Last January, I predicted that individual career moves would accelerate civic innovation by promoting collaboration across sectors. Of course, many of the largest problems facing the Bay Area – housing, transportation, urban sustainability – require a cross-sector approach to create lasting positive change. This blog series will check in with members of the Bay Area civic ecosystem who have not only changed jobs in the last year, but also changed the sector in which they work. What does a former non-profit employee bring to a corporate role? What happens when a journalist joins the public sector? How do these shifting roles and perspectives affect the largest civic issues facing the Bay Area – and how might they create innovative solutions? Let’s find out:
— Jessica Weare
I started with some benefits that came with the home territory: one parent an artist and the other an engineer. As a result, I grew up wearing multiple lenses, through which I could see the world’s many dimensions – and that’s certainly stood me in good standing, in all of my work.
My dream jobs shifted whenever I found on a new focus of fascination: space (emulate Robert Goddard); anthropology (emulate Louis Leakey and work in Olduvai Gorge); etc. Since it was way too hard to choose only one favorite from amongst all of my areas of focus, I realized that most of these were being addressed by international organizations within the UN system, and the headquarters was just across the bridge to Manhattan. One example: The UN arranged for nations to sign the 1979 Agreement Governing the Activities of States on the Moon and Other Celestial Bodies (the “Moon Treaty“). Coincidentally, the UN created the Committee on the Peaceful Uses of Outer Space in the year of my birth.
My first income-producing jobs, all in the pre-teen years, were created by me and for me. All of them were minor successes, insofar as I walked away with some good spending money. One of several winners: selling nearly-new golf balls back to the same golfers who’d hit them off course and out onto the public sidewalks, right there on my street, which was conveniently situated next to the golf course.
My first “real job” involved a role that I’d invented for an international NGO which, being based in Brussels, lacked a UN Representative in NYC to both the Security Council and the General Assembly.

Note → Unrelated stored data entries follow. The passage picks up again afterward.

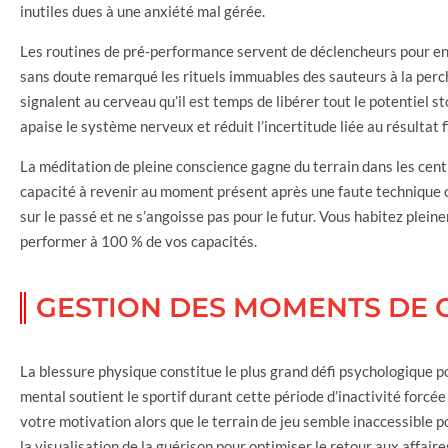
inutiles dues à une anxiété mal gérée.
Les routines de pré-performance servent de déclencheurs pour e
sans doute remarqué les rituels immuables des sauteurs à la perche
signalent au cerveau qu’il est temps de libérer tout le potentiel s
apaise le système nerveux et réduit l’incertitude liée au résultat f
La méditation de pleine conscience gagne du terrain dans les cen
capacité à revenir au moment présent après une faute technique ou
sur le passé et ne s’angoisse pas pour le futur. Vous habitez pleine
performer à 100 % de vos capacités.
GESTION DES MOMENTS DE 
La blessure physique constitue le plus grand défi psychologique
mental soutient le sportif durant cette période d’inactivité forc
votre motivation alors que le terrain de jeu semble inaccessible po
la visualisation de la guérison pour optimiser le retour aux affaire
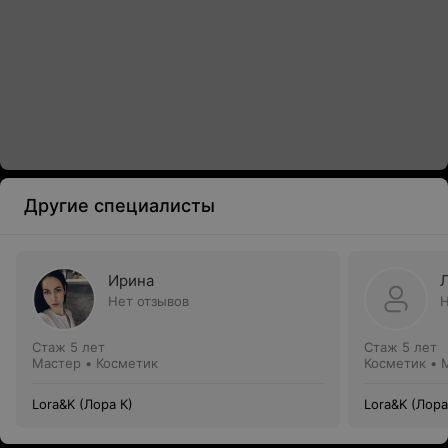
Другие специалисты
Ирина
Нет отзывов
Н
Стаж 5 лет
Стаж 5 лет
Мастер • Косметик
Косметик • 
Lora&K (Лора К)
Lora&K (Лора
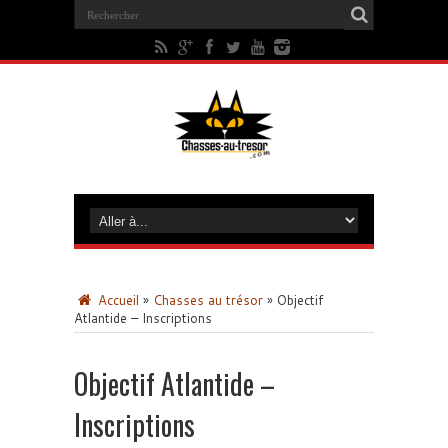
Accueil
»
Chasses au trésor
»
Objectif
Atlantide – Inscriptions
Objectif Atlantide –
Inscriptions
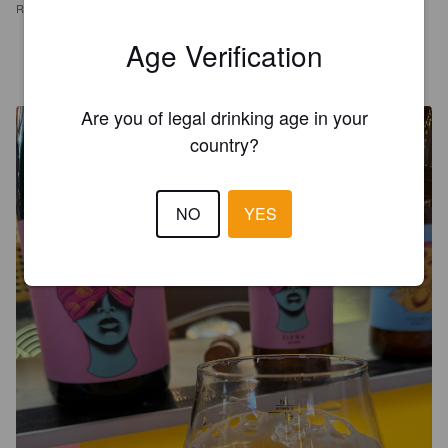
REVIEWS
Age Verification
BEERROCKS
1 year ago
@ Hopfig Craft Beer Festival Aarau
Are you of legal drinking age in your
country?
NO
YES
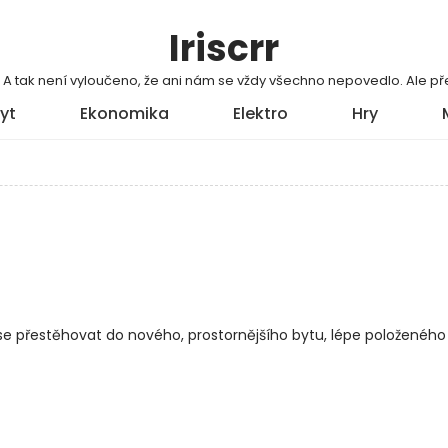
Iriscrr
í. A tak není vyloučeno, že ani nám se vždy všechno nepovedlo. Ale
yt
Ekonomika
Elektro
Hry
o se přestěhovat do nového, prostornějšího bytu, lépe položeného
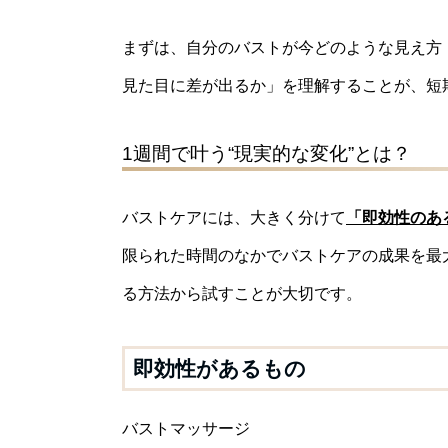
まずは、自分のバストが今どのような見え方
見た目に差が出るか」を理解することが、短
1週間で叶う“現実的な変化”とは？
バストケアには、大きく分けて
「即効性のあ
限られた時間のなかでバストケアの成果を最
る方法から試すことが大切です。
即効性があるもの
バストマッサージ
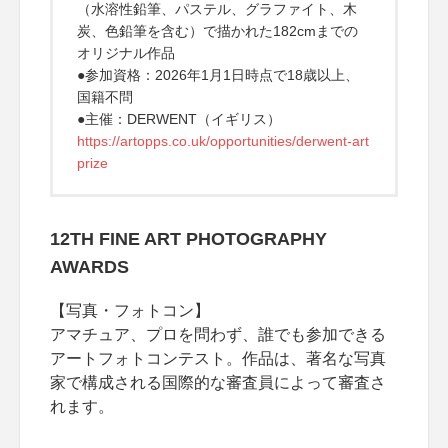
（水溶性鉛筆、パステル、グラファイト、木
炭、色鉛筆を含む）で描かれた182cmまでの
オリジナル作品
●参加資格：2026年1月1日時点で18歳以上、
国籍不問
●主催：DERWENT（イギリス）
https://artopps.co.uk/opportunities/derwent-art
prize
12TH FINE ART PHOTOGRAPHY
AWARDS
【写真・フォトコン】
アマチュア、プロを問わず、誰でも参加できる
アートフォトコンテスト。作品は、著名な写真
家で構成される国際的な審査員によって審査さ
れます。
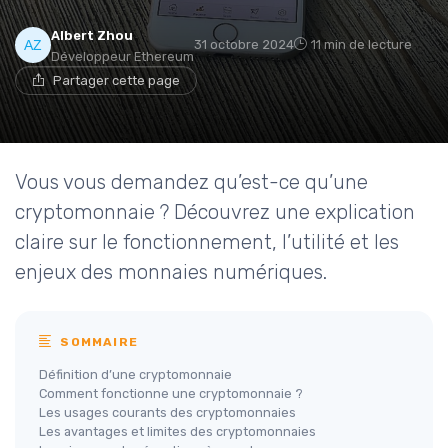
Albert Zhou
31 octobre 2024
11 min de lecture
Développeur Ethereum
Partager cette page
Vous vous demandez qu’est-ce qu’une
cryptomonnaie ? Découvrez une explication
claire sur le fonctionnement, l’utilité et les
enjeux des monnaies numériques.
SOMMAIRE
Définition d’une cryptomonnaie
Comment fonctionne une cryptomonnaie ?
Les usages courants des cryptomonnaies
Les avantages et limites des cryptomonnaies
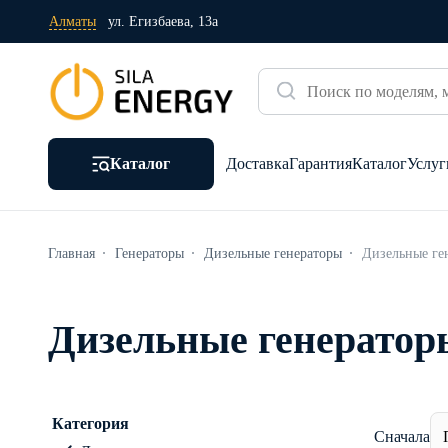
Алматы
ул. Егизбаева, 13а
Каталог
Доставка
Гарантия
Каталог
Услуг
Главная
Генераторы
Дизельные генераторы
Дизельные ге
Дизельные генератор
Категория
Сначала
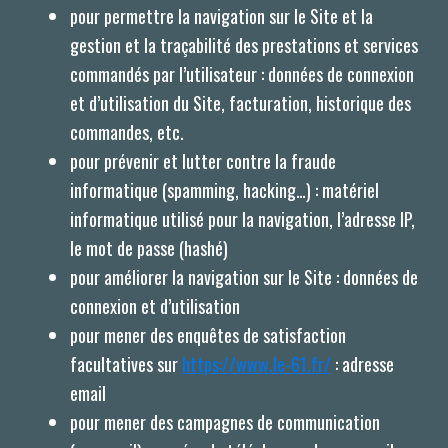
pour permettre la navigation sur le Site et la
gestion et la traçabilité des prestations et services
commandés par l’utilisateur : données de connexion
et d’utilisation du Site, facturation, historique des
commandes, etc.
pour prévenir et lutter contre la fraude
informatique (spamming, hacking…) : matériel
informatique utilisé pour la navigation, l’adresse IP,
le mot de passe (hashé)
pour améliorer la navigation sur le Site : données de
connexion et d’utilisation
pour mener des enquêtes de satisfaction
facultatives sur
https://www.le-61.fr/
: adresse
email
pour mener des campagnes de communication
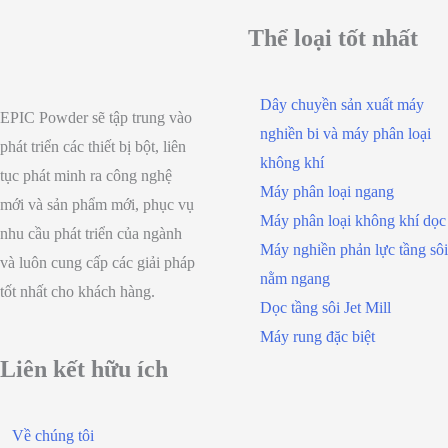
Thể loại tốt nhất
Dây chuyền sản xuất máy
EPIC Powder sẽ tập trung vào
nghiền bi và máy phân loại
phát triển các thiết bị bột, liên
không khí
tục phát minh ra công nghệ
Máy phân loại ngang
mới và sản phẩm mới, phục vụ
Máy phân loại không khí dọc
nhu cầu phát triển của ngành
Máy nghiền phản lực tầng sôi
và luôn cung cấp các giải pháp
nằm ngang
tốt nhất cho khách hàng.
Dọc tầng sôi Jet Mill
Máy rung đặc biệt
Liên kết hữu ích
Về chúng tôi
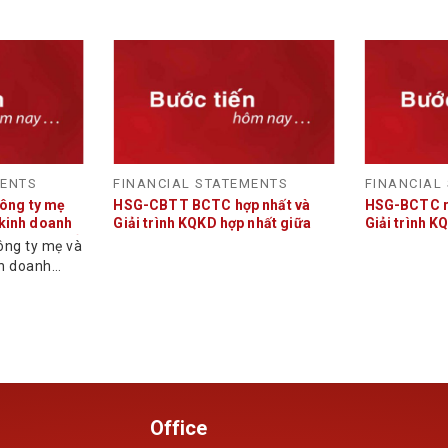
MENTS
FINANCIAL STATEMENTS
FINANCIAL
ông ty mẹ
HSG-CBTT BCTC hợp nhất và
HSG-BCTC ri
ả kinh doanh
Giải trình KQKD hợp nhất giữa
Giải trình K
 2 và lũy kế
niên độ NĐTC 2021-2022
mẹ giữa niê
ông ty mẹ và
021 – 2022
2022
nh doanh
 2 và lũy kế
21...
Office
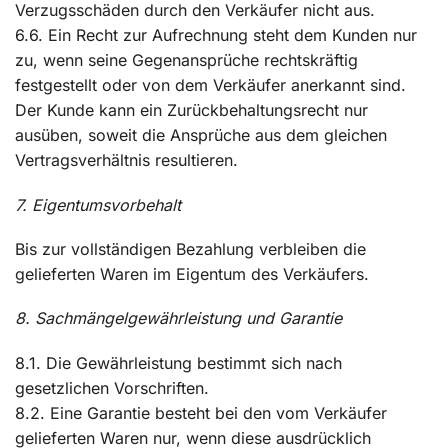
Verzugsschäden durch den Verkäufer nicht aus.
6.6. Ein Recht zur Aufrechnung steht dem Kunden nur
zu, wenn seine Gegenansprüche rechtskräftig
festgestellt oder von dem Verkäufer anerkannt sind.
Der Kunde kann ein Zurückbehaltungsrecht nur
ausüben, soweit die Ansprüche aus dem gleichen
Vertragsverhältnis resultieren.
7. Eigentumsvorbehalt
Bis zur vollständigen Bezahlung verbleiben die
gelieferten Waren im Eigentum des Verkäufers.
8. Sachmängelgewährleistung und Garantie
8.1. Die Gewährleistung bestimmt sich nach
gesetzlichen Vorschriften.
8.2. Eine Garantie besteht bei den vom Verkäufer
gelieferten Waren nur, wenn diese ausdrücklich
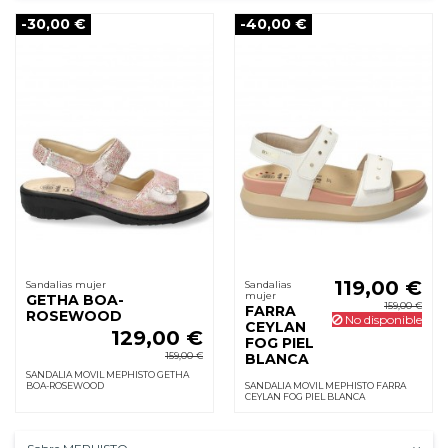
-30,00 €
-40,00 €
119,00 €
Sandalias mujer
Sandalias
mujer
GETHA BOA-
159,00 €
FARRA
ROSEWOOD
No disponible
CEYLAN
129,00 €
FOG PIEL
159,00 €
BLANCA
SANDALIA MOVIL MEPHISTO GETHA
BOA-ROSEWOOD
SANDALIA MOVIL MEPHISTO FARRA
CEYLAN FOG PIEL BLANCA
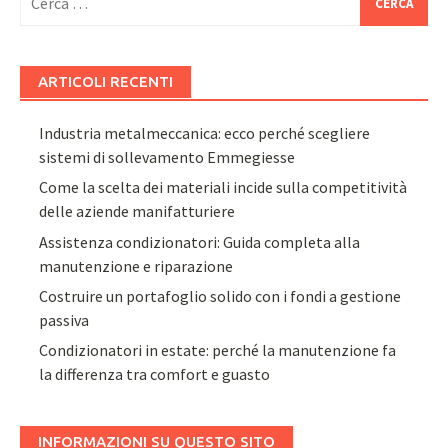
per:
ARTICOLI RECENTI
Industria metalmeccanica: ecco perché scegliere
sistemi di sollevamento Emmegiesse
Come la scelta dei materiali incide sulla competitività
delle aziende manifatturiere
Assistenza condizionatori: Guida completa alla
manutenzione e riparazione
Costruire un portafoglio solido con i fondi a gestione
passiva
Condizionatori in estate: perché la manutenzione fa
la differenza tra comfort e guasto
INFORMAZIONI SU QUESTO SITO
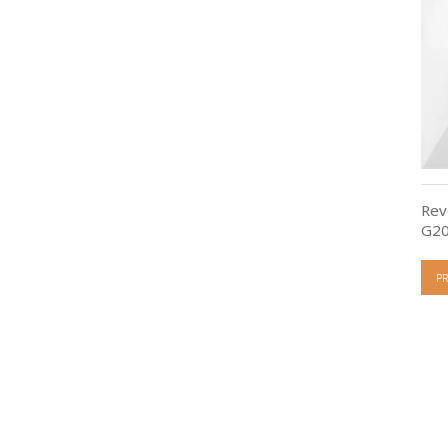
Rev
G20
P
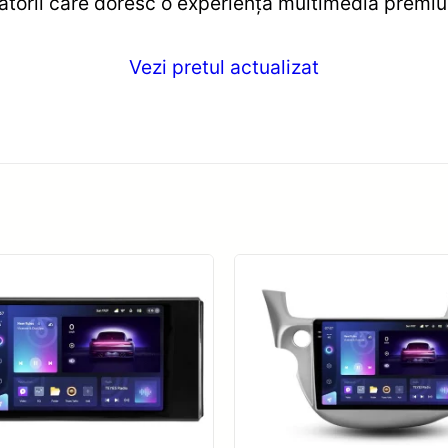
izatorii care doresc o experiență multimedia premi
Vezi pretul actualizat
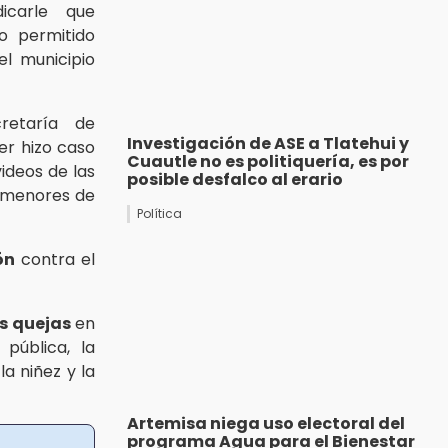
icarle que
o permitido
el municipio
retaría de
Investigación de ASE a Tlatehui y
jer hizo caso
Cuautle no es politiquería, es por
ideos de las
posible desfalco al erario
s menores de
Política
ón
contra el
es quejas
en
pública, la
la niñez y la
Artemisa niega uso electoral del
programa Agua para el Bienestar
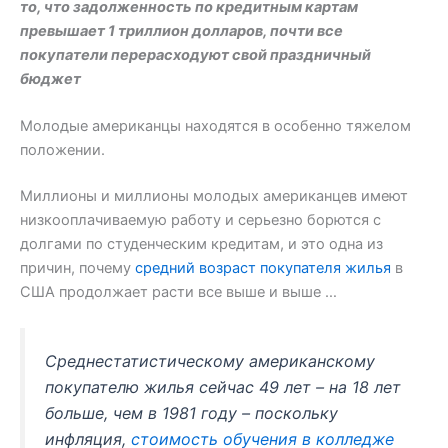
то, что задолженность по кредитным картам
превышает 1 триллион долларов, почти все
покупатели перерасходуют свой праздничный
бюджет
Молодые американцы находятся в особенно тяжелом
положении.
Миллионы и миллионы молодых американцев имеют
низкооплачиваемую работу и серьезно борются с
долгами по студенческим кредитам, и это одна из
причин, почему
средний возраст покупателя жилья
в
США продолжает расти все выше и выше …
Среднестатистическому американскому
покупателю жилья сейчас 49 лет – на 18 лет
больше, чем в 1981 году – поскольку
инфляция,
стоимость обучения в колледже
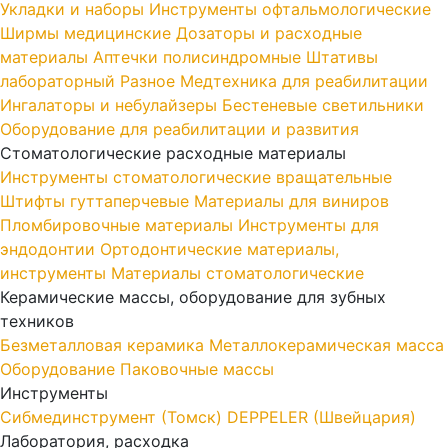
Укладки и наборы
Инструменты офтальмологические
Ширмы медицинские
Дозаторы и расходные
материалы
Аптечки полисиндромные
Штативы
лабораторный
Разное
Медтехника для реабилитации
Ингалаторы и небулайзеры
Бестеневые светильники
Оборудование для реабилитации и развития
Стоматологические расходные материалы
Инструменты стоматологические вращательные
Штифты гуттаперчевые
Материалы для виниров
Пломбировочные материалы
Инструменты для
эндодонтии
Ортодонтические материалы,
инструменты
Материалы стоматологические
Керамические массы, оборудование для зубных
техников
Безметалловая керамика
Металлокерамическая масса
Оборудование
Паковочные массы
Инструменты
Cибмединструмент (Томск)
DEPPELER (Швейцария)
Лаборатория, расходка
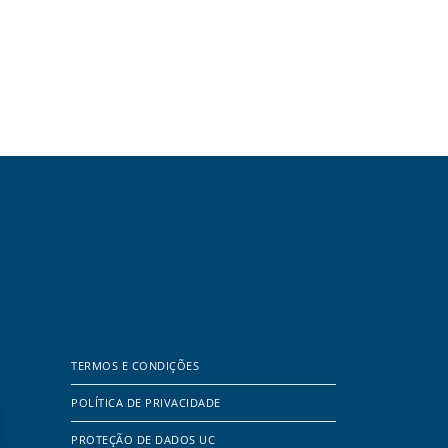
TERMOS E CONDIÇÕES
POLÍTICA DE PRIVACIDADE
PROTEÇÃO DE DADOS UC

Not being one to let obstacles stay standing, I found numerous ways to make my time at the UN as effective as possible, for a high-school student. When, in the mid-1970s, UNESCO proclaimed 1979 as the International Year of the Child, to follow-up on the 1959 Declaration of the Rights of the Child, I took that as a signal: get involved! I became a member of a small team, operating as The UN Sect-General’s commission focused on corralling all of the UN agencies to work together, while simultaneously engaging national governments and NGOs. There were lots of successes that emerged from this, including the UN Sect-General signing a 1979 Proclamation to draw attention to problems that affected children throughout the world, including malnutrition and lack of access to education. Our work resulted in the UN’s Convention on the Rights of the Child in 1989, a potent human rights treaty which, for signatory nations, carries the force of international law.
One key insight that became crystal clear to me: the key to the UN’s ineffectiveness, at that time, was the absence, inside the UN itself, of any technologies to connect disparate agencies and NGOs and national governments, all of whom wanted to make good things happen but couldn’t efficiently make it happen. It was a rude awakening to discover that – and thus my first taste of technology’s transformational powers, or in this case the lack of transformation resulting from the absence of technologies.
Fast-forward about 40 years; my many and varied roles during these decades have always straddled two worlds:
- Through new public policies, enable smarter investments that transform how our shared values (representing our community’s highest goals) are expressed, especially in our cities;
- Harness the immense power of digital technologies, and especially ones that help us to shift our behaviors and change of our institutions.
I’ve consulted for many C-suite executives running companies that needed help being successful with some truly exciting projects, including HP, IBM, Digital Equipment Corp., Lockheed. In 2010 I took on a fulltime role at Cisco’s HQ in Silicon Valley, and over nearly 6 six years served as Director of Urban Innovations, with a global portfolio. Now, as a member of the Cisco retiree community, I’ve dialed back to a half-time role at Cisco HQ. That’s left me lots of time to do some selected non-Cisco consultancy projects, AND to volunteer time with a bunch of truly promising for-profit start-ups and some very impressive NGOs. The biggest outcomes emerge daily from Meeting of the Minds, the San Francisco-based NGO which manages an extraordinary global leadership network via a unique global knowledge exchange platform. As a Co-Founder I have a special commitment there, serving on the Board and encouraging bold programming.
For more than 3 decades Gordon’s been pioneering the focus on public policy and civic commons intersecting with emerging tech. He wears multiple hats: Consultant – Cisco HQ in Silicon Valley; Founder – Meeting of the Minds in SF, a 20-year old non-profit (CityMinded.org); Advisor / Board Member at numerous for-profit start-ups + NGOs; Member – US Dept of Enegy Advisory Committee; author – more than 400 magazine and journal articles; book editor; magazine editor.